- _Saved entries_
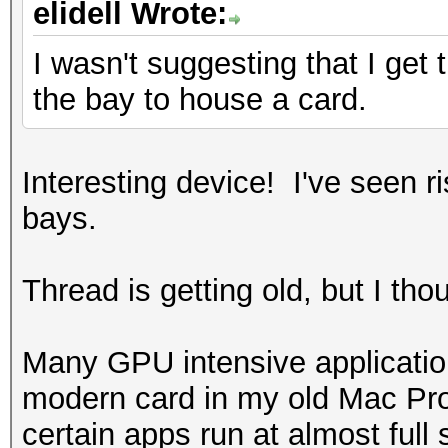
elidell Wrote:
I wasn't suggesting that I get t
the bay to house a card.
Interesting device! I've seen ri
bays.
Thread is getting old, but I tho
Many GPU intensive application
modern card in my old Mac Pro 
certain apps run at almost full 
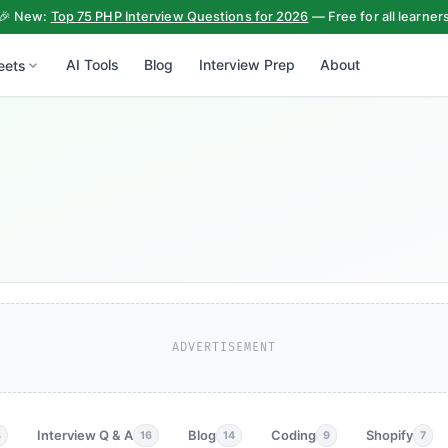
🎉 New:
Top 75 PHP Interview Questions for 2026
— Free for all learner
AI Tools
Blog
Interview Prep
About
eets
ADVERTISEMENT
Interview Q & A
Blog
Coding
Shopify
3
16
14
9
7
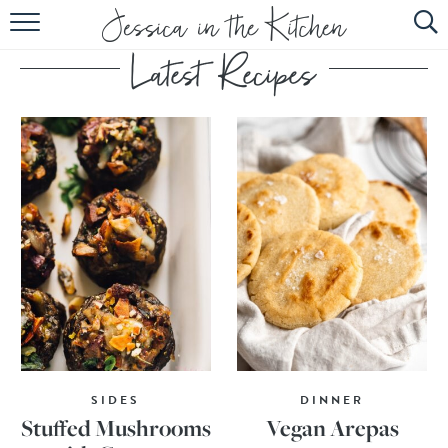
HOME
ABOUT
RECIPES
SUBSCRIBE
EBOOK
SIDES
DINNER
Stuffed Mushrooms
Vegan Arepas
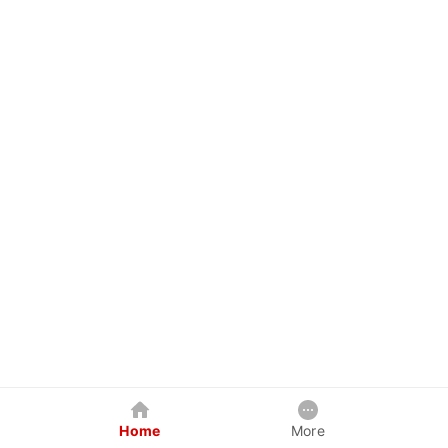
Home
More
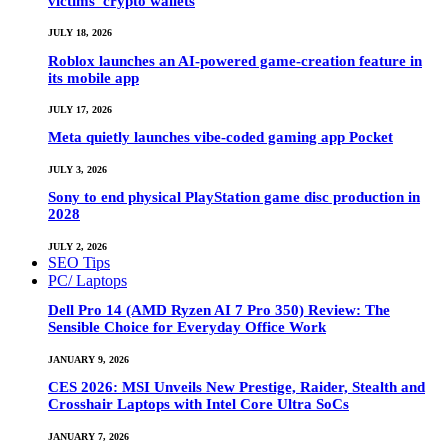
victims’ crypto wallets
JULY 18, 2026
Roblox launches an AI-powered game-creation feature in
its mobile app
JULY 17, 2026
Meta quietly launches vibe-coded gaming app Pocket
JULY 3, 2026
Sony to end physical PlayStation game disc production in
2028
JULY 2, 2026
SEO Tips
PC/ Laptops
Dell Pro 14 (AMD Ryzen AI 7 Pro 350) Review: The
Sensible Choice for Everyday Office Work
JANUARY 9, 2026
CES 2026: MSI Unveils New Prestige, Raider, Stealth and
Crosshair Laptops with Intel Core Ultra SoCs
JANUARY 7, 2026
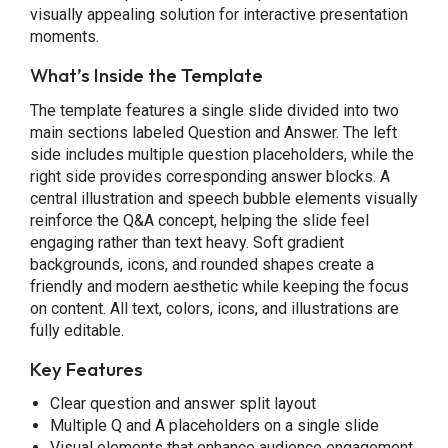
visually appealing solution for interactive presentation
moments.
What’s Inside the Template
The template features a single slide divided into two
main sections labeled Question and Answer. The left
side includes multiple question placeholders, while the
right side provides corresponding answer blocks. A
central illustration and speech bubble elements visually
reinforce the Q&A concept, helping the slide feel
engaging rather than text heavy. Soft gradient
backgrounds, icons, and rounded shapes create a
friendly and modern aesthetic while keeping the focus
on content. All text, colors, icons, and illustrations are
fully editable.
Key Features
Clear question and answer split layout
Multiple Q and A placeholders on a single slide
Visual elements that enhance audience engagement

- _Work item_
The entries should be reproduced word for word, pictures omitted.

- _Solution to the exercise_
elidell Wrote:
I wasn't suggesting that I get t
the bay to house a card.
Interesting device! I've seen ri
bays.
Thread is getting old, but I tho
Many GPU intensive application
modern card in my old Mac Pro 
certain apps run at almost full 
🎉 New:
Top 75 PHP Interview Questions for 2026
— Free for all learner
AI Tools
Blog
Interview Prep
About
eets
ADVERTISEMENT
Interview Q & A
Blog
Coding
Shopify
3
16
14
9
7
HOME
ABOUT
RECIPES
SUBSCRIBE
EBOOK
SIDES
DINNER
Stuffed Mushrooms
Vegan Arepas
Home
More
victims’ crypto wallets
JULY 18, 2026
Roblox launches an AI-powered game-creation feature in
its mobile app
JULY 17, 2026
Meta quietly launches vibe-coded gaming app Pocket
JULY 3, 2026
Sony to end physical PlayStation game disc production in
2028
JULY 2, 2026
SEO Tips
PC/ Laptops
Dell Pro 14 (AMD Ryzen AI 7 Pro 350) Review: The
Sensible Choice for Everyday Office Work
JANUARY 9, 2026
CES 2026: MSI Unveils New Prestige, Raider, Stealth and
Crosshair Laptops with Intel Core Ultra SoCs
JANUARY 7, 2026
visually appealing solution for interactive presentation
moments.
What’s Inside the Template
The template features a single slide divided into two
main sections labeled Question and Answer. The left
side includes multiple question placeholders, while the
right side provides corresponding answer blocks. A
central illustration and speech bubble elements visually
reinforce the Q&A concept, helping the slide feel
engaging rather than text heavy. Soft gradient
backgrounds, icons, and rounded shapes create a
friendly and modern aesthetic while keeping the focus
on content. All text, colors, icons, and illustrations are
fully editable.
Key Features
Clear question and answer split layout
Multiple Q and A placeholders on a single slide
Visual elements that enhance audience engagement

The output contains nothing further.